About the size of a loaf of bread and the result of a successful Kickstarter campaign, LightSail is set to demonstrate key technologies in low Earth orbit before the Planetary Society’s main solar sail demonstrator takes to space in 2016.

The idea of using solar wind pressure for space travel is an enticing one. A big plus is the fact that unlike chemical propulsion, a solar sail does not need to contend with hauling the mass of its own fuel. The idea of using a solar sail plus a focused laser to propel an interstellar spacecraft has long been a staple of science fiction. But light-sailing technology has had a troubled history—the Planetary Society lost its Cosmos-1 mission launched from a Russian submarine in 2001. JAXA has fared better with its Venus-bound IKAROS, also equipped with a solar sail.
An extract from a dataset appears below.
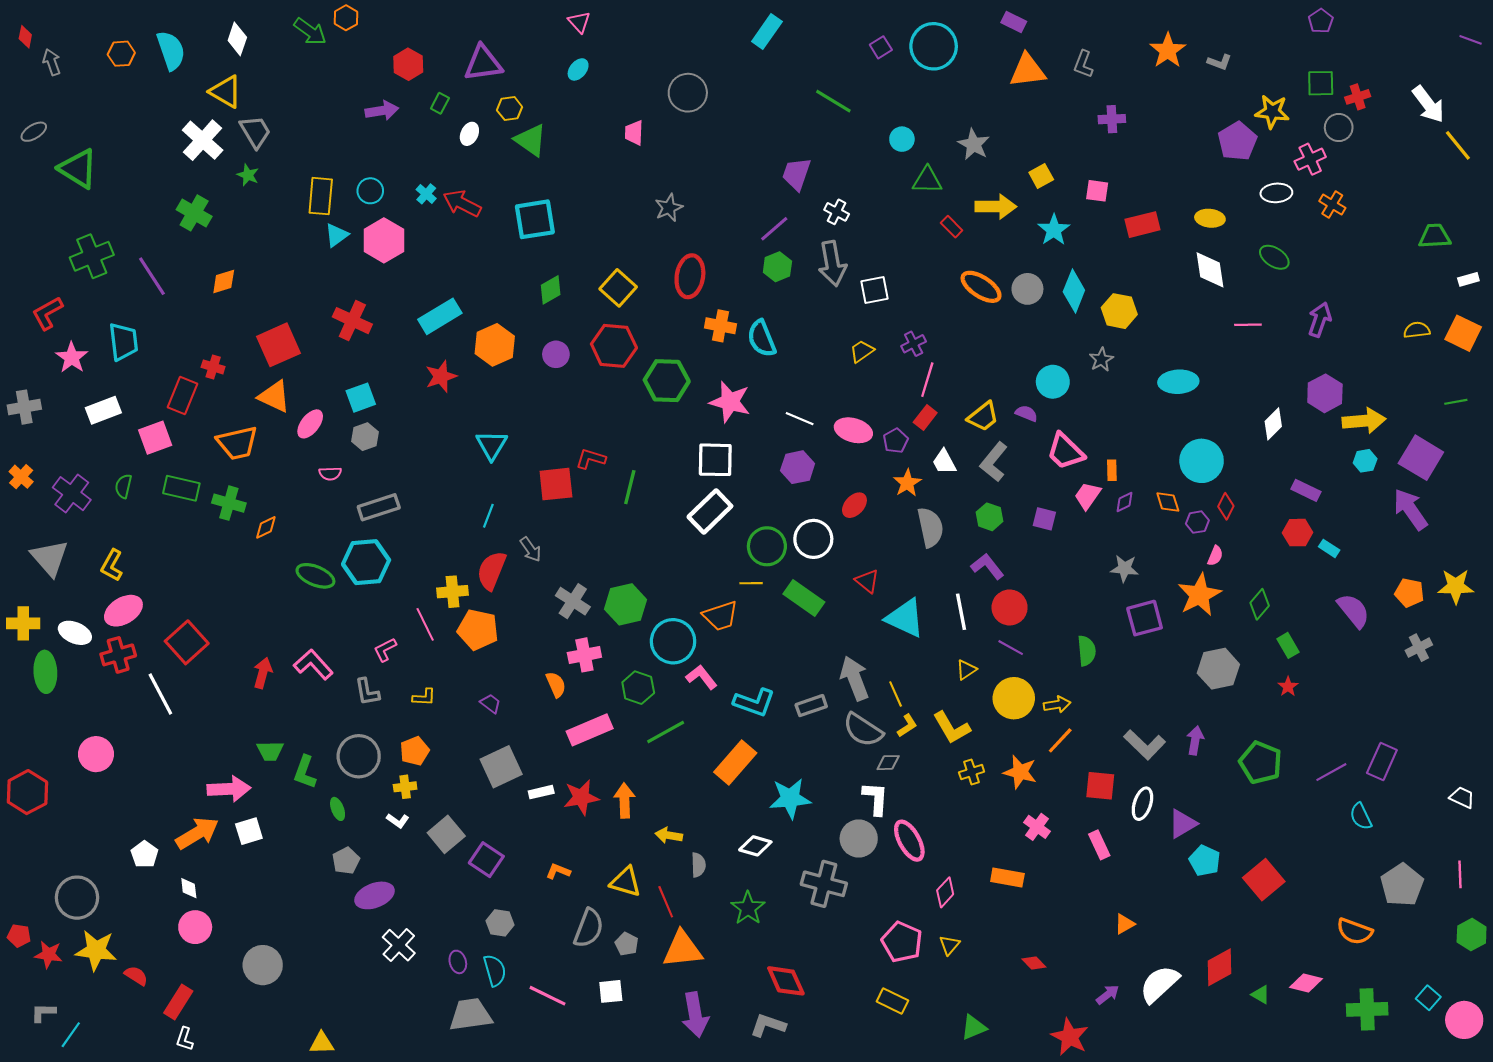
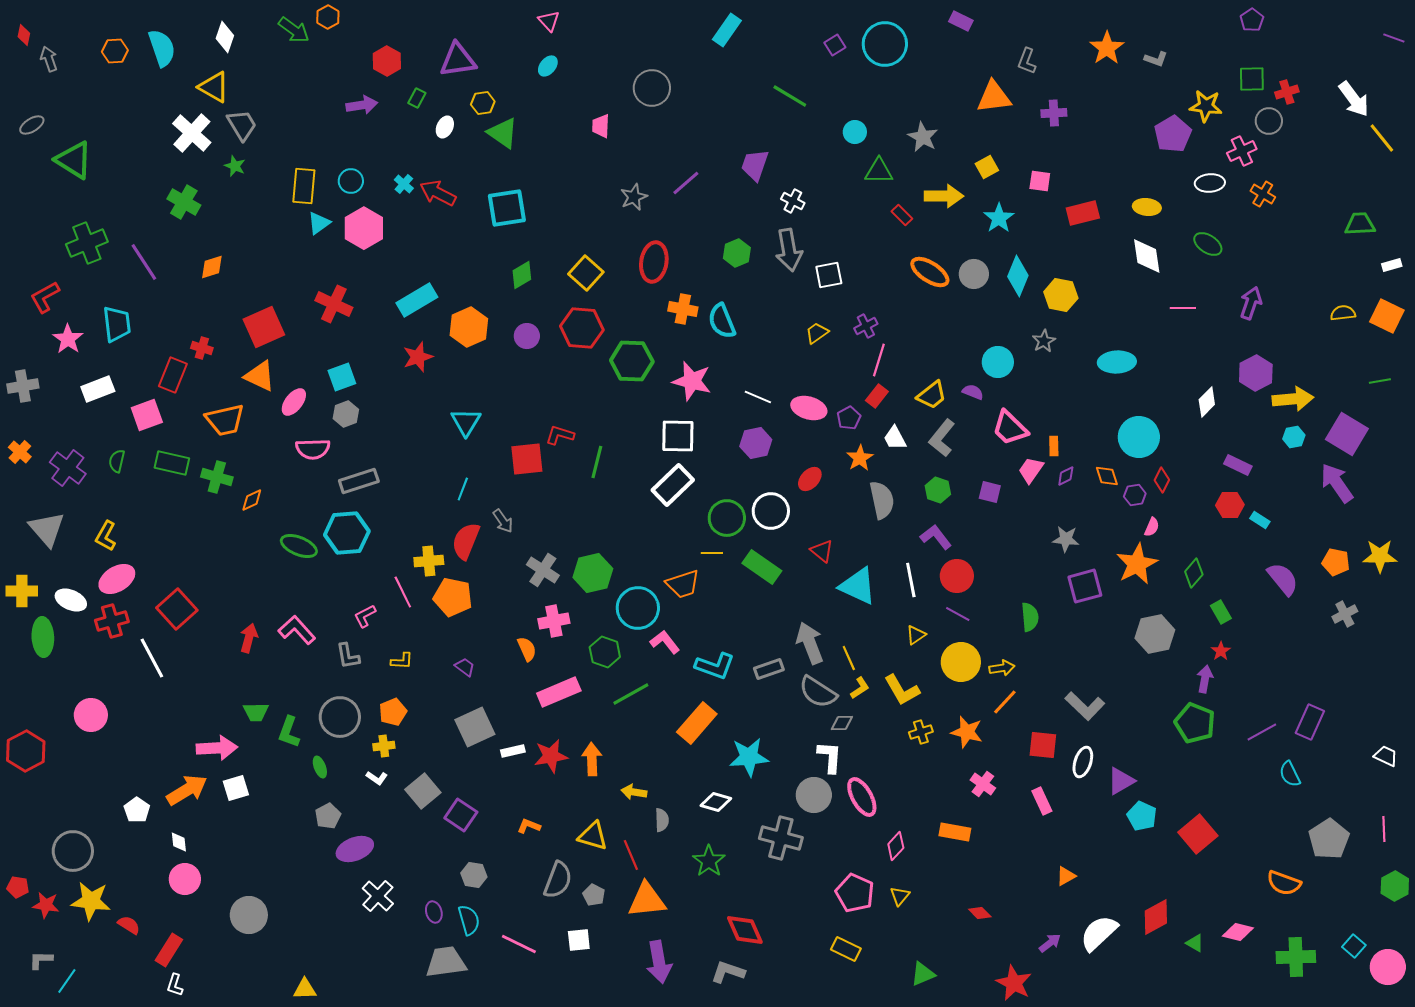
orange triangle: (1027, 71) -> (994, 97), moved
purple line: (774, 229) -> (686, 183), moved
pink semicircle: (330, 474) -> (313, 449), size x1.6
purple arrow: (1195, 740) -> (1205, 679), moved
To date, the IKAROS solar sail is the largest that has been deployed, at 20-metres on the diagonal.

Another use for space sail technology is the commanded reentry of spacecraft at the end of their mission life, as demonstrated by NanoSail-D2 in 2011.
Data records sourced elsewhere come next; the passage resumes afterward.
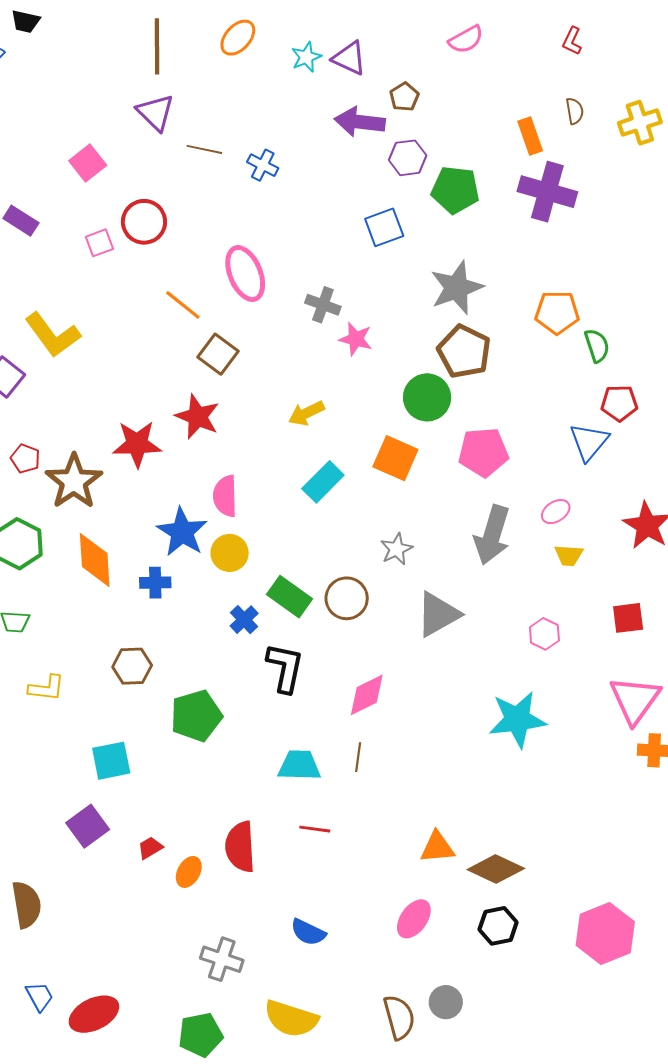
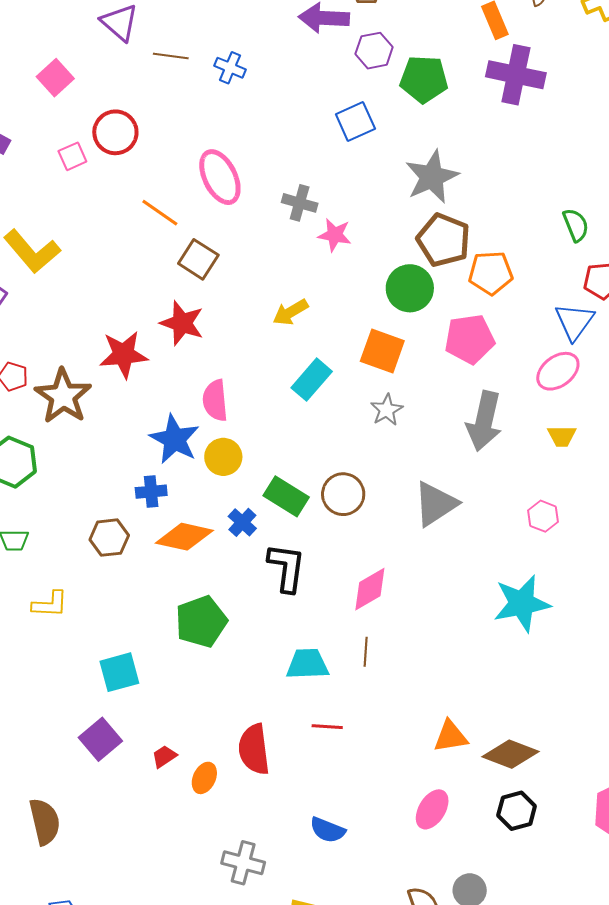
orange pentagon: (557, 312) -> (491, 273), moved
pink ellipse: (556, 512) -> (558, 371), moved, size x1.5
gray star: (396, 549) -> (387, 410), moved
orange diamond: (95, 560) -> (184, 537), moved, turned -70
brown hexagon: (132, 666) -> (109, 538), moved

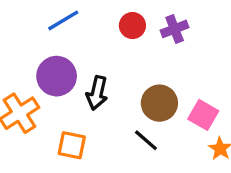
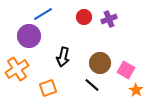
purple circle: (57, 76) -> (29, 36), moved
orange square: (72, 145) -> (48, 88), turned -30

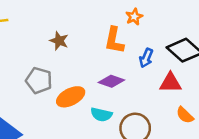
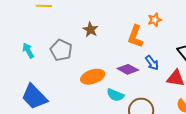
blue arrow: (146, 58) -> (152, 63), moved, turned -70
gray pentagon: (39, 80) -> (61, 50), moved

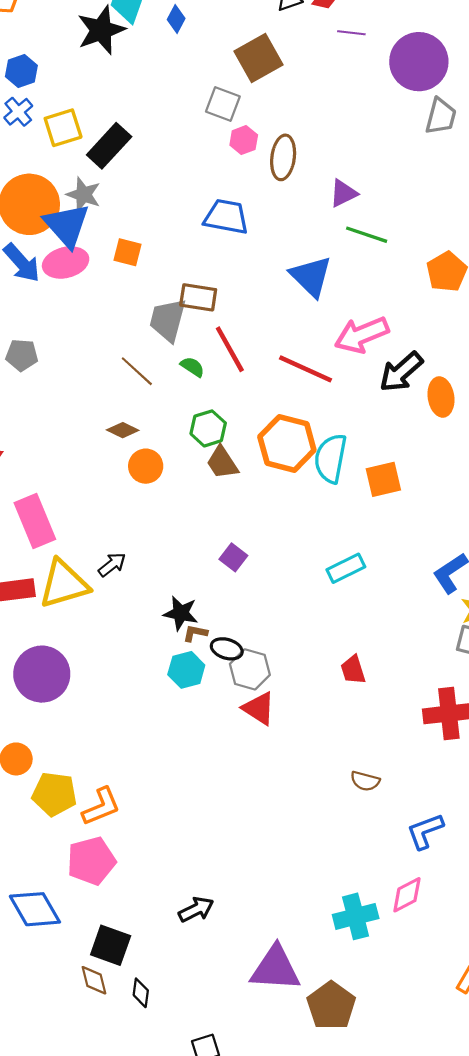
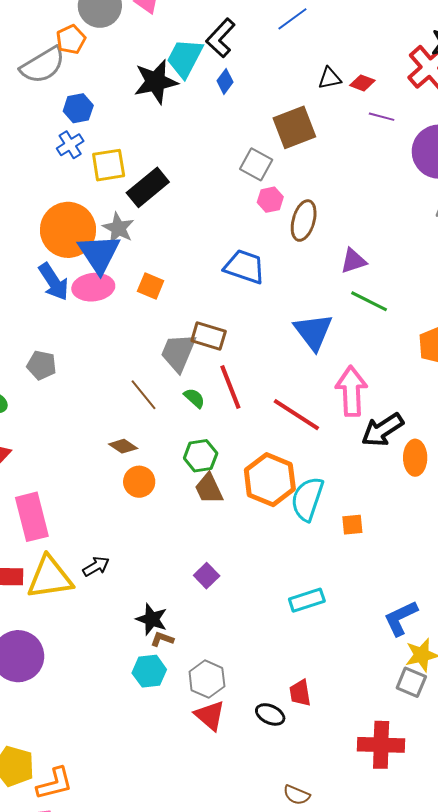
pink arrow: (362, 335) -> (351, 391), turned 102
orange square: (383, 479) -> (352, 525), size x0.7
black ellipse: (227, 649) -> (270, 714), moved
Prospects of seeing LightSail may well be similar to what we had hunting for NanoSail-D2. Unfolded, LightSail will be 32 square meters in size, or about 5.6 meters on a side. NanoSail-D2 measured 3.1 meters on a side, and the reflective panels on the Iridium satellites which produce brilliant Iridium flares exceeding Venus in brightness measure about the size of a large rectangular door at 1 x 3 meters. Even the Hubble Space Telescope can flare on occasion as seen from the ground if one of its massive solar arrays catches the Sun just right.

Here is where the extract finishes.